A year after the death of Sergei Magnitsky, a lawyer who claimed to have uncovered huge corruption in Russia's Interior Ministry, officials from the same ministry claimed this week that Mr Magnitsky himself was implicated in the fraud.
The new allegations, dismissed by most people familiar with the case as implausible and a smokescreen, are the latest twist in a case that seems to show that Russian authorities are either unwilling or powerless to stop corruption within their own ranks. The case has been watched anxiously from abroad as a test of President Dmitry Medvedev's claim that he wants to stamp out corruption and end "legal nihilism" in Russia.
Mr Magnitsky was arrested on tax evasion charges linked to his defence of Hermitage Capital, a multibillion dollar fund headed by US investor William Browder. The firm accused Interior Ministry officials of seizing ownership of three subsidiary companies in 2007, and using them to extort $230m from the Russian treasury.
Mr Magnitsky was in good health before his arrest, but his supporters believe that prison officials were pressuring him to retract testimony implicating Interior Ministry officials in the tax fraud. He developed pancreatitis, which was left untreated, and when his condition worsened, he was transferred to another prison, supposedly to receive treatment. Instead, he was placed in a straitjacket and put in an isolation ward, where he died a year ago yesterday.
The case caused such a scandal that it prompted Mr Medvedev to change the law to ensure that those accused of economic crimes are not locked up before their cases come to trial. A number of prison officials were also fired. But nobody was prosecuted for the death, and the trails that led back to the Interior Ministry were swiftly blocked.
Now, the Interior Ministry has used the anniversary of Mr Magnitsky's death to implicate the lawyer himself in the crimes, saying that two belatedly arrested suspects in the fraud have testified that he prepared the documents they used to perpetrate the crime.

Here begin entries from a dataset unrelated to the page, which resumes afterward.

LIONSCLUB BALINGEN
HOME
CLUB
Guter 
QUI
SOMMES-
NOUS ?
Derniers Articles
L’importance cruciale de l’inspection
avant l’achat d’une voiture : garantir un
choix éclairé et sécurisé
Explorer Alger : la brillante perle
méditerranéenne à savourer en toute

"Sergei Magnitsky discovered the fraud, blew the whistle, testified against the officials, and as a result was arrested and tortured to death in prison," said Mr Browder, who has been barred from entering Russia as a national security threat, from London yesterday. "For these same officials to now accuse Magnitsky of the fraud himself has to be the most Kafkaesque statement I've ever heard. They are spitting on his grave after killing him."